*WHAT TO PRODUCE*: Provide again, from the entries below, every line from the one containing "When a mine" through the one containing "can come into", exactly as written, and no other line.

╭─ DATASET EXTRACT

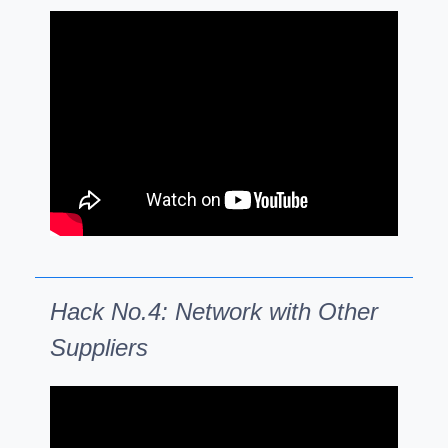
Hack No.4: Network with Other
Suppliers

╰─
╭─ DATASET EXTRACT

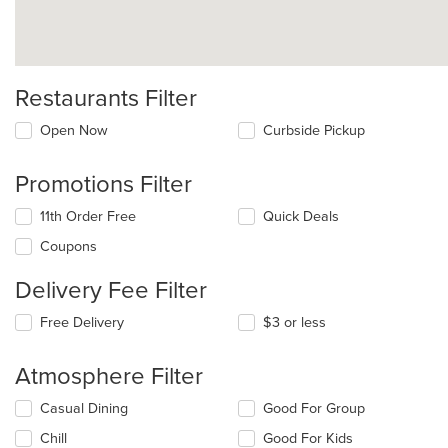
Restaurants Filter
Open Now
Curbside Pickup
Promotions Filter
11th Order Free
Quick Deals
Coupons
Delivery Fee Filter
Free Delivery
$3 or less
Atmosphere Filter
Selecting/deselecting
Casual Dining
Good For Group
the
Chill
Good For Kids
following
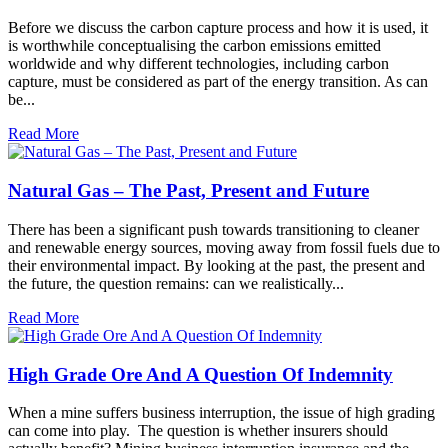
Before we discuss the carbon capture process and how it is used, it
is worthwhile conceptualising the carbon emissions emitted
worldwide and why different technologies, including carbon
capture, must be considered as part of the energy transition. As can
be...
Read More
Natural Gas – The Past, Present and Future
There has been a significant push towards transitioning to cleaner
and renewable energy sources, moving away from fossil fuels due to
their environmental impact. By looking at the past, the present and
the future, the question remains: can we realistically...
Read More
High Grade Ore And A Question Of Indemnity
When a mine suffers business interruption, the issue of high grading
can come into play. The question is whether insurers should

╰─

*RESPONSE*:
When a mine suffers business interruption, the issue of high grading
can come into play. The question is whether insurers should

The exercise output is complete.